-- Problem to solve --
Repeat the records exactly. Every line must match.

-- Records contained in a dataset --
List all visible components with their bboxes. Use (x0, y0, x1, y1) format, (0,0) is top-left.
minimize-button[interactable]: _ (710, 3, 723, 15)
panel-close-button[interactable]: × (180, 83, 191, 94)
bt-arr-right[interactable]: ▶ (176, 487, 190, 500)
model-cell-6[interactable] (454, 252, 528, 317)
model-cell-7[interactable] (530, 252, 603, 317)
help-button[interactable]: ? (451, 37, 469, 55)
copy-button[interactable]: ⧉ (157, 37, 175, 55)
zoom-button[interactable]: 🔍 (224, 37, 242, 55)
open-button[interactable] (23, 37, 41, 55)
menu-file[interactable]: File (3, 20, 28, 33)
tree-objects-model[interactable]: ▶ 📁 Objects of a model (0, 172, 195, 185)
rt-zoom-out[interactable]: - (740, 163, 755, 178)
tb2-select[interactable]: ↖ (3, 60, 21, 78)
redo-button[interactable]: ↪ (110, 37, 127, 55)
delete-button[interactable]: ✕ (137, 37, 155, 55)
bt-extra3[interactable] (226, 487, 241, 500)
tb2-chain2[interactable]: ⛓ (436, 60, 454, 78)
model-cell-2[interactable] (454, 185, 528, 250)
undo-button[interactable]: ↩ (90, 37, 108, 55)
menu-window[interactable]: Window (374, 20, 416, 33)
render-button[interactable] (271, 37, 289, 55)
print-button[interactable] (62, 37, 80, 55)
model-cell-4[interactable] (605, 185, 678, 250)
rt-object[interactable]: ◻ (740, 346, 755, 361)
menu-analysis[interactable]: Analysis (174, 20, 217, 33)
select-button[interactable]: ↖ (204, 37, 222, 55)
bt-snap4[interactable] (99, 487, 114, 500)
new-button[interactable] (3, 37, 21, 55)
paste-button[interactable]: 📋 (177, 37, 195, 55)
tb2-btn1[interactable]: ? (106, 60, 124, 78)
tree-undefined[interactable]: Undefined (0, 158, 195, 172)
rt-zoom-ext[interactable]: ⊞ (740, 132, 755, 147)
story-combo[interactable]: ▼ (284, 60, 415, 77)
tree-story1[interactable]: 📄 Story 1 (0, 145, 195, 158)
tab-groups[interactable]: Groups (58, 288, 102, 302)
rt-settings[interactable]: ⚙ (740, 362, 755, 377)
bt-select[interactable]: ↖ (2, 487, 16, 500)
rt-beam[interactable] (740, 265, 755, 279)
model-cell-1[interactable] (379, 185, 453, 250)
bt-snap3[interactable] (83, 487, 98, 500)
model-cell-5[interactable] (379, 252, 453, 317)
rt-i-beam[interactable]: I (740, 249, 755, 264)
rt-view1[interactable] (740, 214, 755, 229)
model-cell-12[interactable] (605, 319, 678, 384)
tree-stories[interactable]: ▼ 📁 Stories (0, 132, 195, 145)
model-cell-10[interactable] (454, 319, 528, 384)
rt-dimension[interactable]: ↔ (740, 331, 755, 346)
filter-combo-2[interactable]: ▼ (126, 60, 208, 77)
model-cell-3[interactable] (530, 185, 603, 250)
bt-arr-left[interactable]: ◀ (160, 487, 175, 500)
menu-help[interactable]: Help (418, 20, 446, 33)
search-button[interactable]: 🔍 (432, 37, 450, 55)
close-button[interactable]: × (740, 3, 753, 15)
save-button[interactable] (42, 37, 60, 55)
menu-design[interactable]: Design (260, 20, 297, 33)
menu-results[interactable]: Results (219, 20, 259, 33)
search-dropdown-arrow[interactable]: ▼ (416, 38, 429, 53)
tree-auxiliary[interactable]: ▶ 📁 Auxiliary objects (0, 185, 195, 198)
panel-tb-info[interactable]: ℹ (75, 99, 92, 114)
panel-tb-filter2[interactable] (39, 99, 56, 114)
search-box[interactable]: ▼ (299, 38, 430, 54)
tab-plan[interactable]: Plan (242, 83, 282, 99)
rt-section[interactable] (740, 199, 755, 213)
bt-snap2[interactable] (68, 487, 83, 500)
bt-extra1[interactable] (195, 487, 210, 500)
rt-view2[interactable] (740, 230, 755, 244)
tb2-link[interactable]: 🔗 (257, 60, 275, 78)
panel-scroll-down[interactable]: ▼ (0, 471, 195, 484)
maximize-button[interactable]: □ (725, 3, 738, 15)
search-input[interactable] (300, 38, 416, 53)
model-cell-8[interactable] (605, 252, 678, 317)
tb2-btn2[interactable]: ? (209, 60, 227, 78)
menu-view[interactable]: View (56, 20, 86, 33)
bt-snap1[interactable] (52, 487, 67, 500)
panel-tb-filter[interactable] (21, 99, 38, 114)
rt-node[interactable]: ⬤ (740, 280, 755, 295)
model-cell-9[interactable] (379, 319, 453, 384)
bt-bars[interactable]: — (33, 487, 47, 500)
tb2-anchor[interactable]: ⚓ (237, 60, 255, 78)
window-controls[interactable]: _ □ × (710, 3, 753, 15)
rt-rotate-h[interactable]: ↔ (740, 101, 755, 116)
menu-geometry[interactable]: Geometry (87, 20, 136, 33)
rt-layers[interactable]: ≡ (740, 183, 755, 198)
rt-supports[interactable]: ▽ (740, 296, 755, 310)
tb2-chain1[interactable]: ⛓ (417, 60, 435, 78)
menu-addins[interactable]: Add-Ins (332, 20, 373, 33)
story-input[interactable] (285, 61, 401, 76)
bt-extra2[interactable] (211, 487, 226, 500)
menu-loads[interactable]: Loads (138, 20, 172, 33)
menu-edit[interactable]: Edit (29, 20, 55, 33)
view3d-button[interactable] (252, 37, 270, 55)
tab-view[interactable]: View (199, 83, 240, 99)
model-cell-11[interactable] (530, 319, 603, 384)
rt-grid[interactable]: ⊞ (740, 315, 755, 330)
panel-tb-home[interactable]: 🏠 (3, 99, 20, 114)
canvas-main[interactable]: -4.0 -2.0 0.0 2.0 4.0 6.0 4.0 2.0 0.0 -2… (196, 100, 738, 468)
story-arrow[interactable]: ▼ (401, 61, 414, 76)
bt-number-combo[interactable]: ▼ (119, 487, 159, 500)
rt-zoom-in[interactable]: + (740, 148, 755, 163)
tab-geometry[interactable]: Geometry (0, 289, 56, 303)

-- Answer to this problem --
List all visible components with their bboxes. Use (x0, y0, x1, y1) format, (0,0) is top-left.
minimize-button[interactable]: _ (710, 3, 723, 15)
panel-close-button[interactable]: × (180, 83, 191, 94)
bt-arr-right[interactable]: ▶ (176, 487, 190, 500)
model-cell-6[interactable] (454, 252, 528, 317)
model-cell-7[interactable] (530, 252, 603, 317)
help-button[interactable]: ? (451, 37, 469, 55)
copy-button[interactable]: ⧉ (157, 37, 175, 55)
zoom-button[interactable]: 🔍 (224, 37, 242, 55)
open-button[interactable] (23, 37, 41, 55)
menu-file[interactable]: File (3, 20, 28, 33)
tree-objects-model[interactable]: ▶ 📁 Objects of a model (0, 172, 195, 185)
rt-zoom-out[interactable]: - (740, 163, 755, 178)
tb2-select[interactable]: ↖ (3, 60, 21, 78)
redo-button[interactable]: ↪ (110, 37, 127, 55)
delete-button[interactable]: ✕ (137, 37, 155, 55)
bt-extra3[interactable] (226, 487, 241, 500)
tb2-chain2[interactable]: ⛓ (436, 60, 454, 78)
model-cell-2[interactable] (454, 185, 528, 250)
undo-button[interactable]: ↩ (90, 37, 108, 55)
menu-window[interactable]: Window (374, 20, 416, 33)
render-button[interactable] (271, 37, 289, 55)
print-button[interactable] (62, 37, 80, 55)
model-cell-4[interactable] (605, 185, 678, 250)
rt-object[interactable]: ◻ (740, 346, 755, 361)
menu-analysis[interactable]: Analysis (174, 20, 217, 33)
select-button[interactable]: ↖ (204, 37, 222, 55)
bt-snap4[interactable] (99, 487, 114, 500)
new-button[interactable] (3, 37, 21, 55)
paste-button[interactable]: 📋 (177, 37, 195, 55)
tb2-btn1[interactable]: ? (106, 60, 124, 78)
tree-undefined[interactable]: Undefined (0, 158, 195, 172)
rt-zoom-ext[interactable]: ⊞ (740, 132, 755, 147)
story-combo[interactable]: ▼ (284, 60, 415, 77)
tree-story1[interactable]: 📄 Story 1 (0, 145, 195, 158)
tab-groups[interactable]: Groups (58, 288, 102, 302)
rt-settings[interactable]: ⚙ (740, 362, 755, 377)
bt-select[interactable]: ↖ (2, 487, 16, 500)
rt-beam[interactable] (740, 265, 755, 279)
model-cell-1[interactable] (379, 185, 453, 250)
bt-snap3[interactable] (83, 487, 98, 500)
model-cell-5[interactable] (379, 252, 453, 317)
rt-i-beam[interactable]: I (740, 249, 755, 264)
rt-view1[interactable] (740, 214, 755, 229)
model-cell-12[interactable] (605, 319, 678, 384)
tree-stories[interactable]: ▼ 📁 Stories (0, 132, 195, 145)
model-cell-10[interactable] (454, 319, 528, 384)
rt-dimension[interactable]: ↔ (740, 331, 755, 346)
filter-combo-2[interactable]: ▼ (126, 60, 208, 77)
model-cell-3[interactable] (530, 185, 603, 250)
bt-arr-left[interactable]: ◀ (160, 487, 175, 500)
menu-help[interactable]: Help (418, 20, 446, 33)
search-button[interactable]: 🔍 (432, 37, 450, 55)
close-button[interactable]: × (740, 3, 753, 15)
save-button[interactable] (42, 37, 60, 55)
menu-design[interactable]: Design (260, 20, 297, 33)
menu-results[interactable]: Results (219, 20, 259, 33)
search-dropdown-arrow[interactable]: ▼ (416, 38, 429, 53)
tree-auxiliary[interactable]: ▶ 📁 Auxiliary objects (0, 185, 195, 198)
panel-tb-info[interactable]: ℹ (75, 99, 92, 114)
panel-tb-filter2[interactable] (39, 99, 56, 114)
search-box[interactable]: ▼ (299, 38, 430, 54)
tab-plan[interactable]: Plan (242, 83, 282, 99)
rt-section[interactable] (740, 199, 755, 213)
bt-snap2[interactable] (68, 487, 83, 500)
bt-extra1[interactable] (195, 487, 210, 500)
rt-view2[interactable] (740, 230, 755, 244)
tb2-link[interactable]: 🔗 (257, 60, 275, 78)
panel-scroll-down[interactable]: ▼ (0, 471, 195, 484)
maximize-button[interactable]: □ (725, 3, 738, 15)
search-input[interactable] (300, 38, 416, 53)
model-cell-8[interactable] (605, 252, 678, 317)
tb2-btn2[interactable]: ? (209, 60, 227, 78)
menu-view[interactable]: View (56, 20, 86, 33)
bt-snap1[interactable] (52, 487, 67, 500)
panel-tb-filter[interactable] (21, 99, 38, 114)
rt-node[interactable]: ⬤ (740, 280, 755, 295)
model-cell-9[interactable] (379, 319, 453, 384)
bt-bars[interactable]: — (33, 487, 47, 500)
tb2-anchor[interactable]: ⚓ (237, 60, 255, 78)
window-controls[interactable]: _ □ × (710, 3, 753, 15)
rt-rotate-h[interactable]: ↔ (740, 101, 755, 116)
menu-geometry[interactable]: Geometry (87, 20, 136, 33)
rt-layers[interactable]: ≡ (740, 183, 755, 198)
rt-supports[interactable]: ▽ (740, 296, 755, 310)
tb2-chain1[interactable]: ⛓ (417, 60, 435, 78)
menu-addins[interactable]: Add-Ins (332, 20, 373, 33)
story-input[interactable] (285, 61, 401, 76)
bt-extra2[interactable] (211, 487, 226, 500)
menu-loads[interactable]: Loads (138, 20, 172, 33)
menu-edit[interactable]: Edit (29, 20, 55, 33)
view3d-button[interactable] (252, 37, 270, 55)
tab-view[interactable]: View (199, 83, 240, 99)
model-cell-11[interactable] (530, 319, 603, 384)
rt-grid[interactable]: ⊞ (740, 315, 755, 330)
panel-tb-home[interactable]: 🏠 (3, 99, 20, 114)
canvas-main[interactable]: -4.0 -2.0 0.0 2.0 4.0 6.0 4.0 2.0 0.0 -2… (196, 100, 738, 468)
story-arrow[interactable]: ▼ (401, 61, 414, 76)
bt-number-combo[interactable]: ▼ (119, 487, 159, 500)
rt-zoom-in[interactable]: + (740, 148, 755, 163)
tab-geometry[interactable]: Geometry (0, 289, 56, 303)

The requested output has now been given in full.